Aim of the exercise:
Could you give back exactly the lines below from the one with "REACh Registration, Evaluation, Authorisation" through the one with "Quick Links", without a single picture?

Dataset entries:
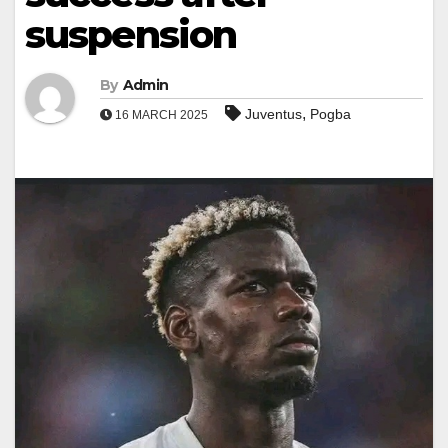
suspension
By
Admin
,
Juventus
Pogba
16 MARCH 2025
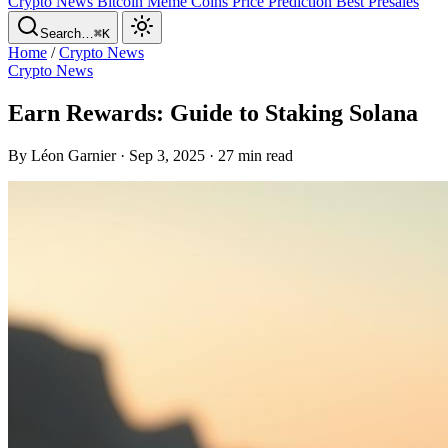
Crypto News
Bitcoin
Meme Coins
Price Prediction
Best Presales
Search…
⌘K
Home
/
Crypto News
Crypto News
Earn Rewards: Guide to Staking Solana
By Léon Garnier · Sep 3, 2025 · 27 min read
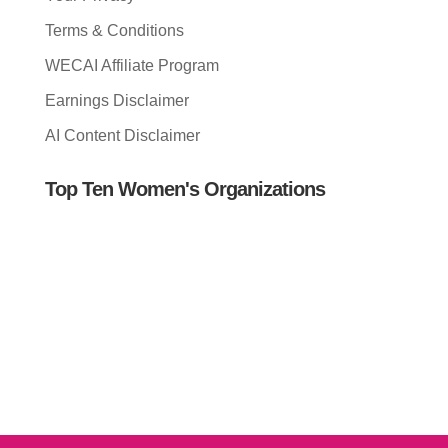
Terms & Conditions
WECAI Affiliate Program
Earnings Disclaimer
AI Content Disclaimer
Top Ten Women's Organizations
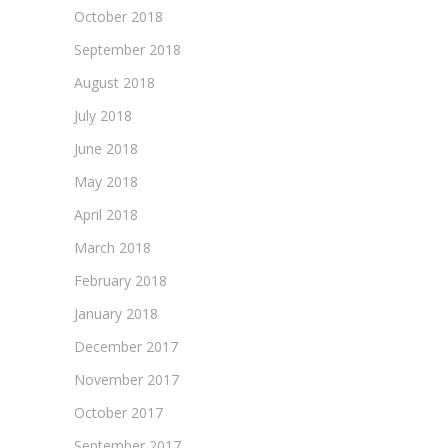
October 2018
September 2018
August 2018
July 2018
June 2018
May 2018
April 2018
March 2018
February 2018
January 2018
December 2017
November 2017
October 2017
September 2017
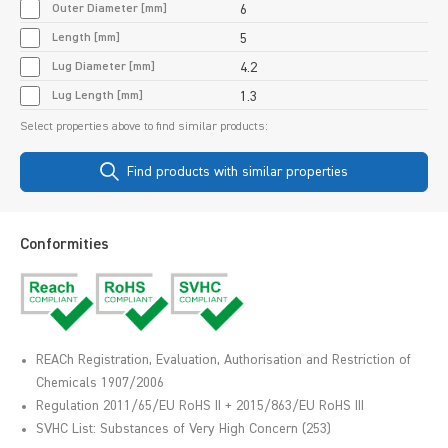
Outer Diameter [mm]
6
Length [mm]
5
Lug Diameter [mm]
4.2
Lug Length [mm]
1.3
Select properties above to find similar products:
Find products with similar properties
Conformities
REACh Registration, Evaluation, Authorisation and Restriction of
Chemicals 1907/2006
Regulation 2011/65/EU RoHS II + 2015/863/EU RoHS III
SVHC List: Substances of Very High Concern (253)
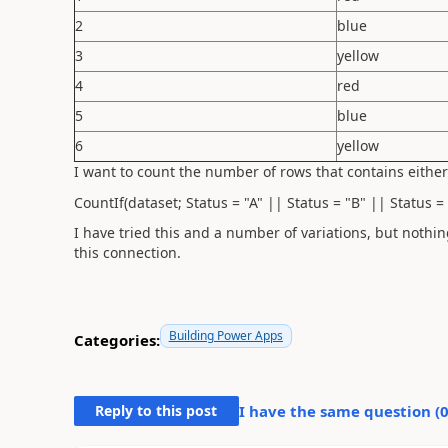
2
blue
3
yellow
4
red
5
blue
6
yellow
I want to count the number of rows that contains either
CountIf(dataset; Status = "A" || Status = "B" || Status = 
I have tried this and a number of variations, but nothi
this connection.
Building Power Apps
Categories:
Reply to this post
I have the same question (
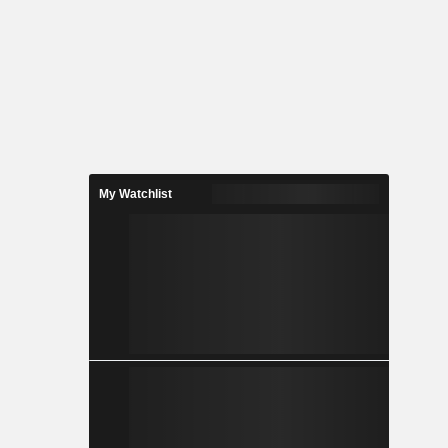
My Watchlist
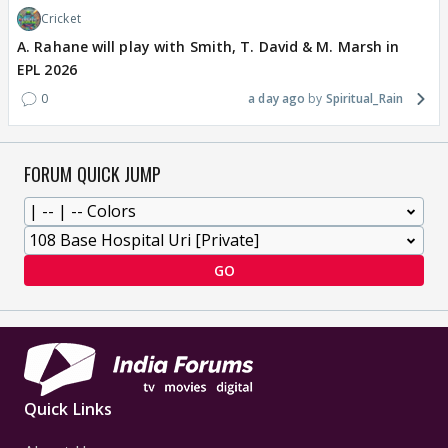
Cricket
A. Rahane will play with Smith, T. David & M. Marsh in
EPL 2026
0
a day ago
Spiritual_Rain
FORUM QUICK JUMP
GO
Quick Links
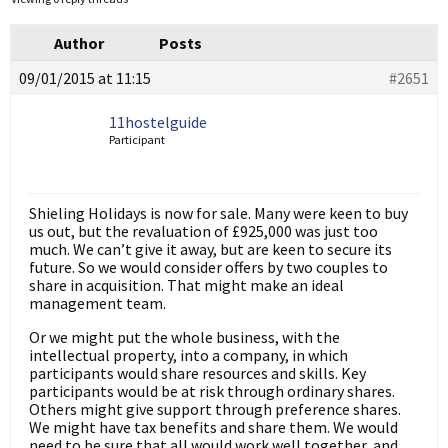
Author
Posts
09/01/2015 at 11:15
#2651
11hostelguide
Participant
Shieling Holidays is now for sale. Many were keen to buy
us out, but the revaluation of £925,000 was just too
much. We can’t give it away, but are keen to secure its
future. So we would consider offers by two couples to
share in acquisition. That might make an ideal
management team.
Or we might put the whole business, with the
intellectual property, into a company, in which
participants would share resources and skills. Key
participants would be at risk through ordinary shares.
Others might give support through preference shares.
We might have tax benefits and share them. We would
need to be sure that all would work well together, and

Response:
REACh Registration, Evaluation, Authorisation and Restriction of
Chemicals 1907/2006
Regulation 2011/65/EU RoHS II + 2015/863/EU RoHS III
SVHC List: Substances of Very High Concern (253)
2
blue
3
yellow
4
red
5
blue
6
yellow
I want to count the number of rows that contains either
CountIf(dataset; Status = "A" || Status = "B" || Status = 
I have tried this and a number of variations, but nothi
this connection.
Building Power Apps
Categories:
Reply to this post
I have the same question (
My Watchlist
Cricket
A. Rahane will play with Smith, T. David & M. Marsh in
EPL 2026
0
a day ago
Spiritual_Rain
FORUM QUICK JUMP
GO
Quick Links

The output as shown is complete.